Friday, February 20, 2009

Analysis of Berkshire Hathaway

The paragraphs below are from an article by Whitney Tilson in November of last year when people were worried about Berkshire's index puts. T2's full analysis of Berkshire is available HERE. As Mr. Tilson pointed out, the worries were overblown and Mr. Buffett didn't need to earn a real high return for them to end up profitable, even if the markets didn't recover in any dramatic fashion over the next 13.5 years. Since then, Buffett has been putting money to work, in senior position securities, at rates higher than those Tilson mentioned, in high quality companies such as Harley Davidson and Tiffany (among others). If anything, Berkshire's value has probably increased a bit since Tilson's article, unless, of course, you assume Buffett has lost his touch, which a big portion of sellers seems to think is the case. I tend to disagree and think that Buffett has gotten better. Economic times are tough, markets are volatile and it may be tough to keep a cool head. But what do you want to own coming out of this? Maybe a diversified business that is stacked with competitively advantaged businesses with good balance sheets to take advantage of weaker competitors, where the excess cash and float from all of the businesses are being reinvested by the man who is very likely the greatest investor of all time, at a valuation that may be the cheapest on a price to current value than it has ever been since Mr. Buffett took over in the 1960's? I think so, and I think this is one of those 20 punch card investments that Buffett has talked about. As I type, the Berkshire B shares are at $2,340 per share. There is actually a greater than 6% difference from what the A shares are and should be trading at in relation to the B shares, so there is some added pressure on the B's (divide T2's valuation of the A shares by 30 to get the equivalent value for the B's). I think this is a value that, although we can't predict what will happen over the short run, will prove to be one of the greatest risk vs. reward opportunities I will ever see. The question the investor needs to ask now is: Do I have the fortitude to be greedy when others are fearful?

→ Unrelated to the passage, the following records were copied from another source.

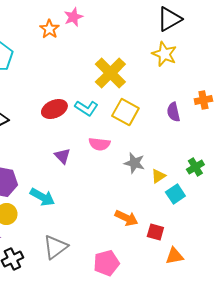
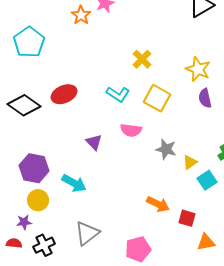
yellow star: (164, 54) -> (198, 69), moved
yellow cross: (110, 73) -> (142, 59), size x0.6
red ellipse: (54, 109) -> (64, 94), moved

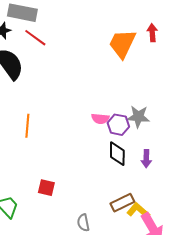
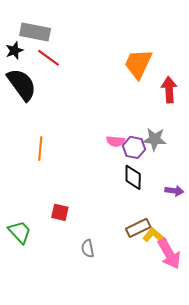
red arrow: (152, 33) -> (169, 90), moved, size x1.4
purple arrow: (146, 159) -> (174, 191), moved, turned -84
gray semicircle: (83, 223) -> (88, 249), moved

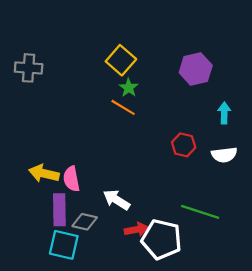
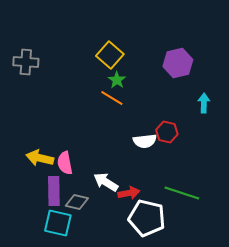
white semicircle: (224, 155) -> (145, 141), moved
red arrow: (136, 229) -> (129, 193), moved

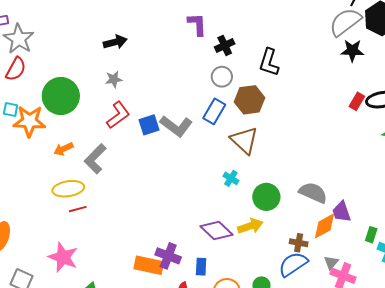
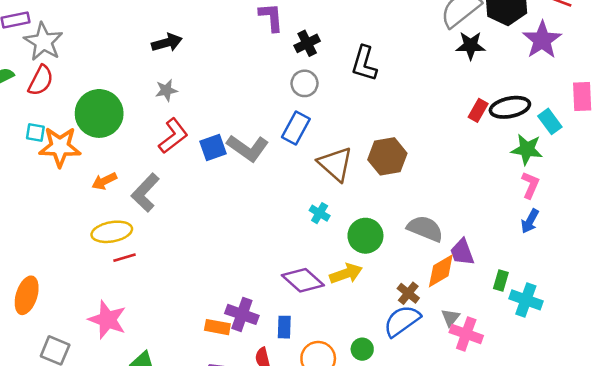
brown hexagon: (250, 100) -> (387, 156), moved
brown cross: (299, 243) -> (408, 293), turned 30
orange rectangle: (149, 265) -> (217, 327), size x0.7

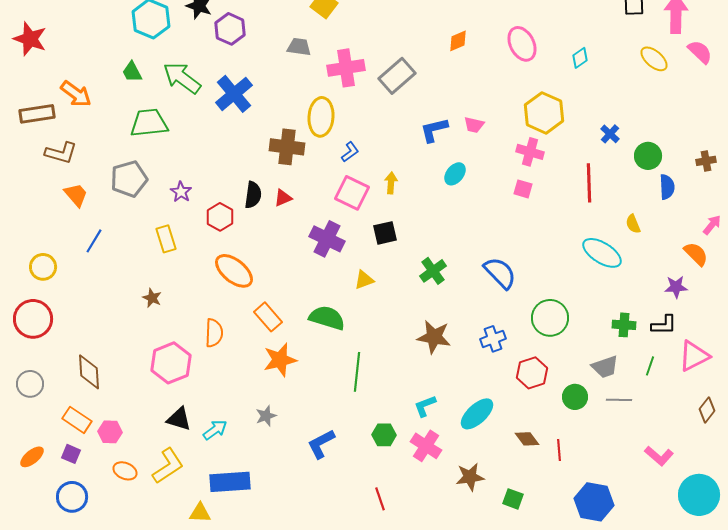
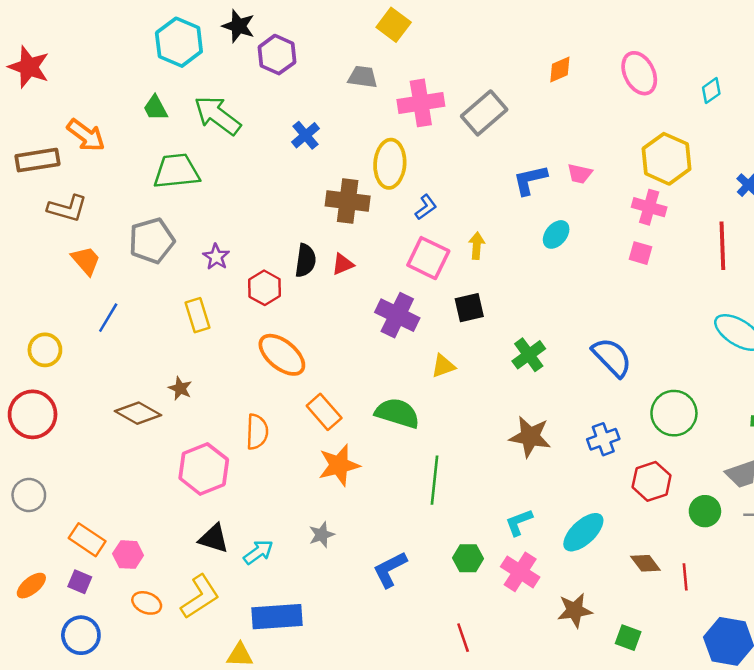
blue cross: (234, 94) -> (305, 135), moved, size x0.6
brown diamond: (89, 372) -> (138, 413), moved, turned -57

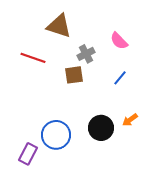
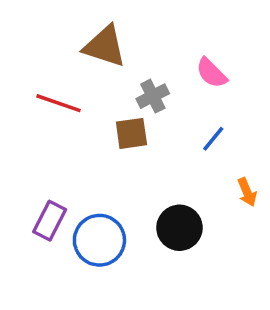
orange arrow: (130, 120) -> (247, 192), moved, turned -77
purple rectangle: (28, 154) -> (50, 221), moved

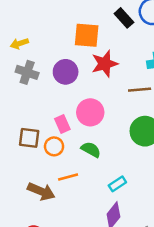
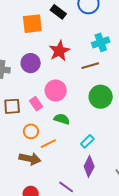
black rectangle: (124, 18) -> (58, 12), moved
orange square: (87, 35) -> (32, 24), moved
brown square: (29, 138) -> (12, 106), moved
orange circle: (54, 146) -> (31, 131), moved

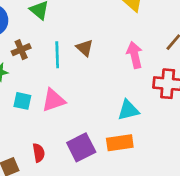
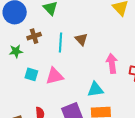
pink arrow: (135, 55) -> (112, 63), moved
cyan triangle: (128, 110) -> (95, 90), moved

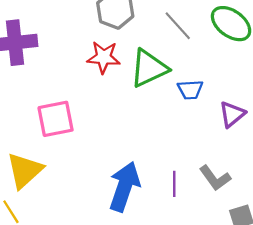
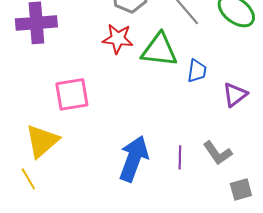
green triangle: (149, 68) -> (159, 50), turned 30
blue trapezoid: (190, 90) -> (197, 71), turned -80

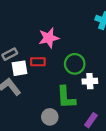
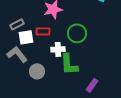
white cross: (90, 81) -> (58, 49), moved
gray circle: (50, 117) -> (37, 71), moved

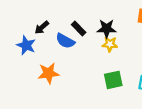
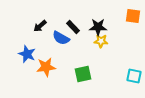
blue star: (26, 45) -> (27, 54), moved
green square: (113, 80) -> (83, 74), moved

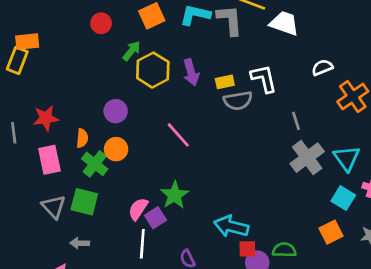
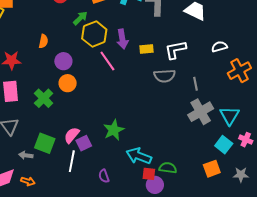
white L-shape: (264, 79) -> (175, 50), turned -95
gray semicircle: (238, 101) -> (165, 76), moved
pink line: (178, 135) -> (107, 61), moved
orange semicircle: (82, 138) -> (43, 41), moved
orange circle: (116, 149) -> (68, 83), moved
green star: (175, 195) -> (114, 130), moved
green square: (84, 202) -> (45, 143), moved
green semicircle: (284, 250) -> (168, 168), moved

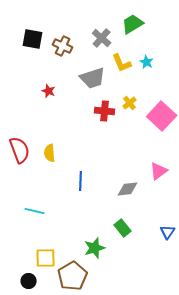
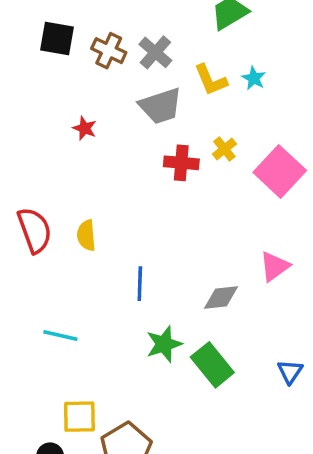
gray cross: (102, 38) -> (155, 52), moved
green rectangle: (123, 228) -> (212, 365), size x1.4
green star: (95, 248) -> (164, 344), moved

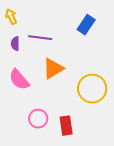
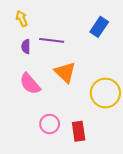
orange triangle: (53, 69) -> (65, 72), turned -45

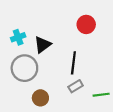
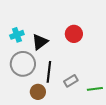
red circle: (86, 24) -> (74, 34), moved
black line: (73, 63) -> (49, 72), moved

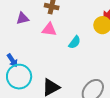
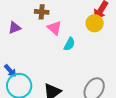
pink triangle: (49, 29) -> (55, 28), moved, turned 42

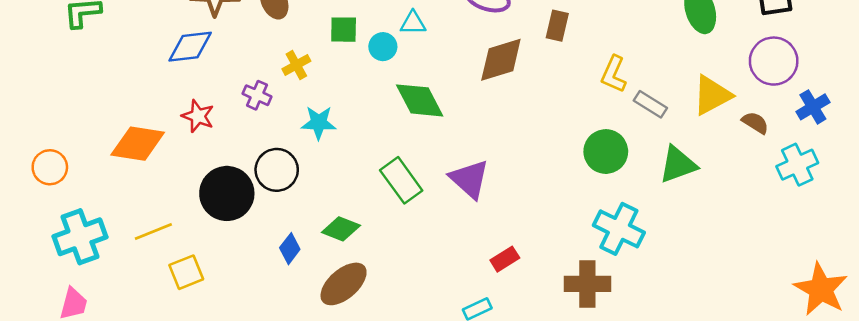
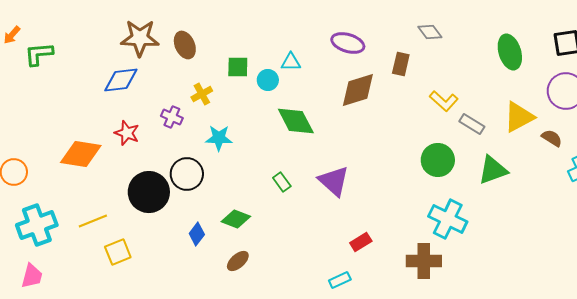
yellow L-shape: (614, 74) -> (444, 101), turned -72
green rectangle: (401, 180) -> (282, 182), size x0.6
brown ellipse: (344, 284) -> (238, 261), size x0.6

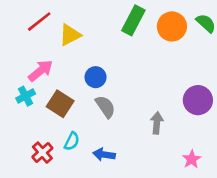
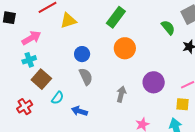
orange circle: (172, 26) -> (125, 48), moved
pink arrow: (41, 71) -> (31, 38), moved
brown square: (60, 104) -> (41, 79), moved
red cross: (42, 153) -> (25, 107), moved

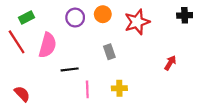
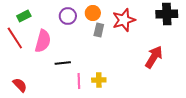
black cross: (185, 15) -> (167, 14), size x1.5
gray rectangle: (109, 52) -> (99, 30), moved, turned 32
red arrow: (170, 63) -> (154, 57), size x1.6
yellow cross: (119, 88) -> (99, 80), moved

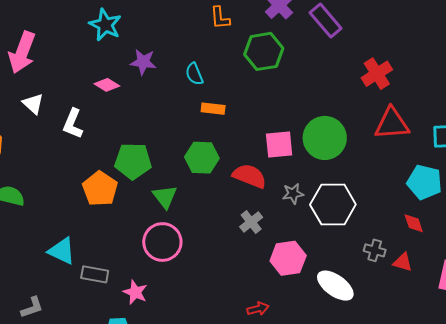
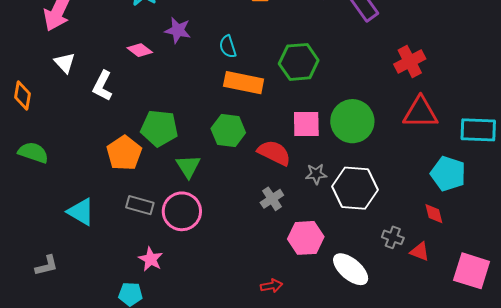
green hexagon: (264, 51) -> (299, 62), moved
orange rectangle: (213, 109) -> (244, 83), size x1.6
gray rectangle: (95, 274) -> (140, 205), moved

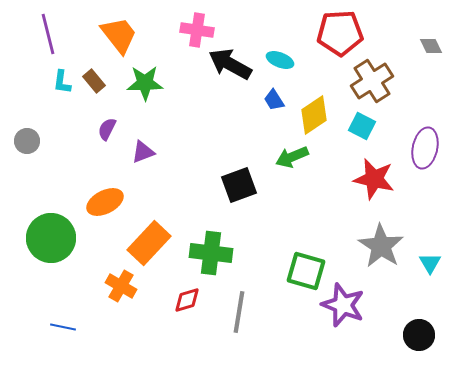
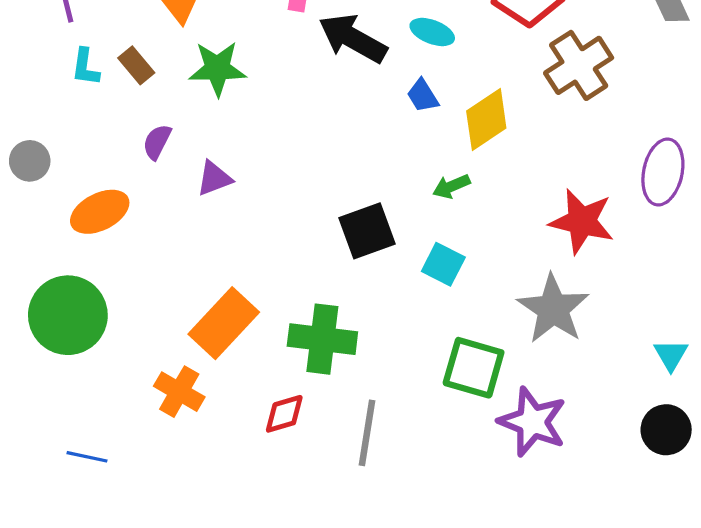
cyan square: (362, 126) -> (443, 264), moved
green arrow: (292, 157) -> (451, 186), size x0.7
orange ellipse: (105, 202) -> (100, 212), moved
gray star: (381, 246) -> (553, 309), moved
black circle: (419, 335) -> (666, 430), moved

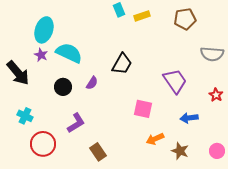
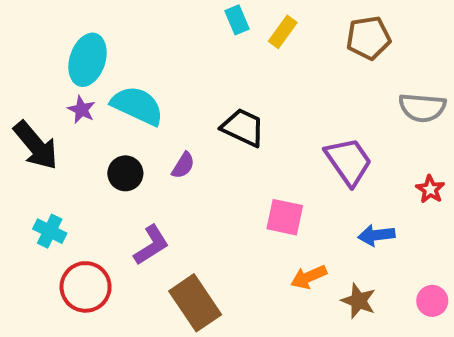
yellow rectangle: (142, 16) -> (283, 32), turned -35
black trapezoid: (122, 64) -> (243, 128), turned -95
brown rectangle: (98, 152) -> (195, 303), size x1.5

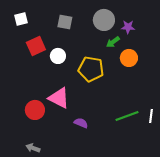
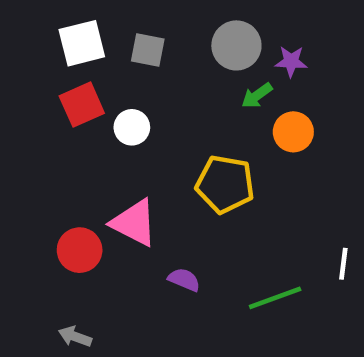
white square: (21, 19) -> (82, 43), moved, size x1.5
yellow pentagon: (91, 69) -> (225, 184), moved
green line: (127, 116) -> (275, 298), moved

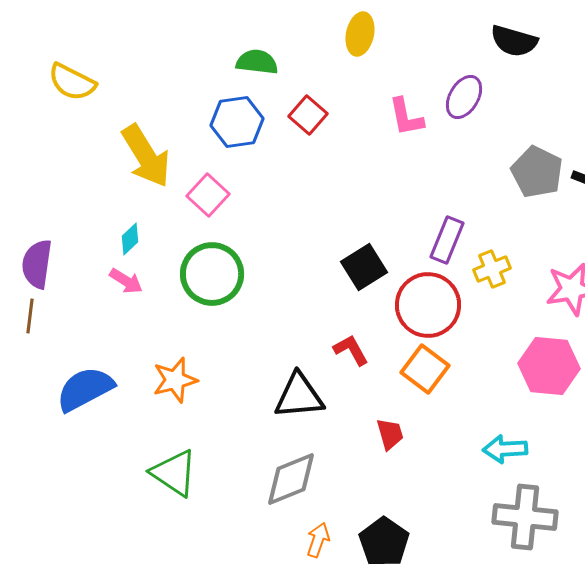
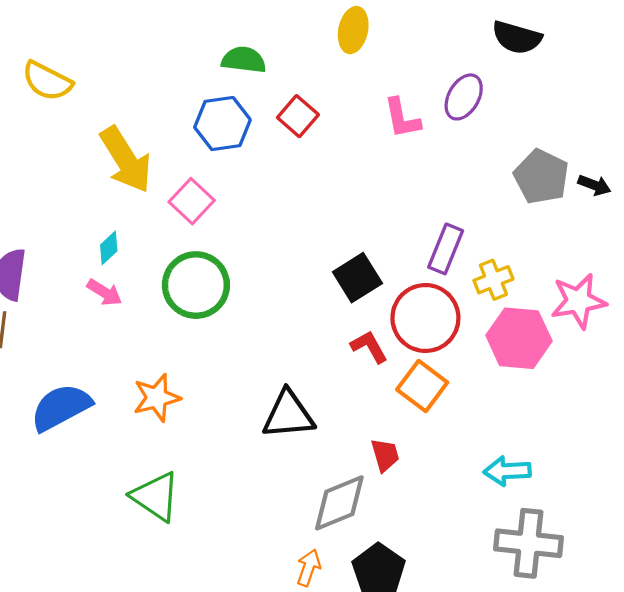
red L-shape: (351, 350) -> (369, 347), moved
pink hexagon: (549, 366) -> (519, 338), moved
gray diamond: (291, 479) -> (339, 503), moved

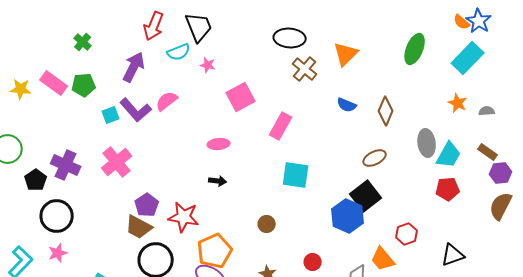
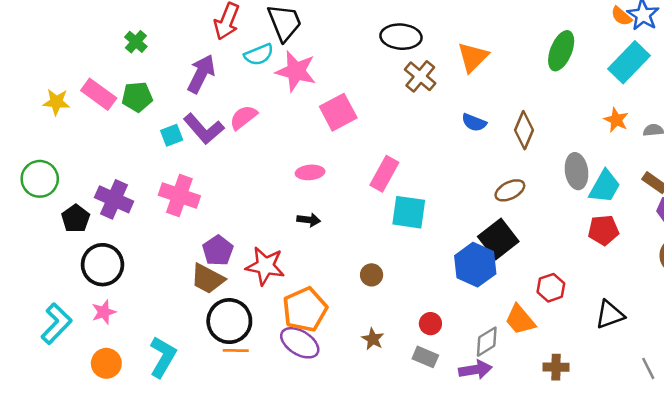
pink star: (208, 65) -> (296, 71), size x2.0
pink rectangle: (281, 126) -> (384, 174), moved
pink cross: (117, 162) -> (179, 195), turned -32

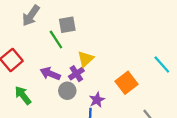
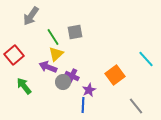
gray square: (67, 25) -> (75, 32), moved
yellow triangle: (86, 59) -> (56, 54), moved
purple cross: (76, 74) -> (72, 76), moved, turned -32

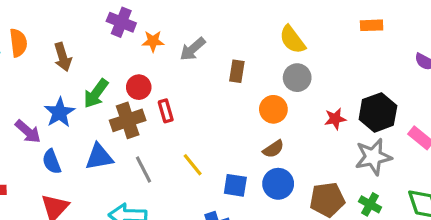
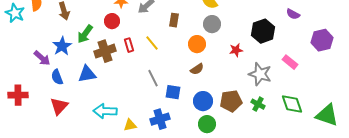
red circle: (139, 87) -> (112, 21), moved
black hexagon: (378, 112) -> (263, 31), moved
gray star: (373, 157) -> (260, 74), turned 30
yellow line: (193, 165) -> (152, 43), moved
gray line: (143, 170) -> (153, 78), moved
blue circle: (278, 184) -> (203, 101), moved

At $77,500, Berkshire’s stock today is the cheapest, by far, we have ever seen it, going back at least a dozen years.

We estimate Berkshire’s valuation the same way Buffett does: we value the investment per share (cash, bonds and stocks) at market and then place a 12 multiple on the pre-tax operating profits of the company (for more details on this as well as our entire analysis of Berkshire, see our presentation, which is posted here). As of the end of last year, investments per share were $90,343 and our estimate of normalized pretax earnings was $5,500-$5,700/share, which resulted in an estimate of intrinsic value of $156,300-$158,700.

As of the end of the third quarter, investments per share had fallen to $86,000 due to declines in the prices of stocks Berkshire holds as well as Buffett investing tens of billions of cash in a wide range of operating businesses. In light of the severe market decline in October and so far in November plus additional investments Buffett has made, we estimate that investments per share might have fallen to as low as $76,000.

As for Berkshire’s earnings, they are obviously impacted by the weak economy, but this is offset by the many new businesses Buffett has purchased. Over time, the many investments and acquisitions Buffett’s made this year will lead to much higher earnings, but for the next 12 months, to be conservative, let’s assume that pretax earnings are $5,000/share (assuming the severe recession continues and a normal super cat year). This results in an estimate of intrinsic value of $136,000, 76% above today’s level.
Another way to think about Berkshire’s value is to consider that Berkshire’s share price today barely exceeds investments. Thus, today one can own the collection of fabulous businesses that Buffett has acquired over the years for less (pretty much for free).

In this environment, it’s not surprising to us that the stocks of companies with shaky balance sheets, poor business models and/or weak competitive positions are getting clobbered, but Berkshire’s freefall in the past few weeks is certifiably crazy – and a buying opportunity that will long be remembered.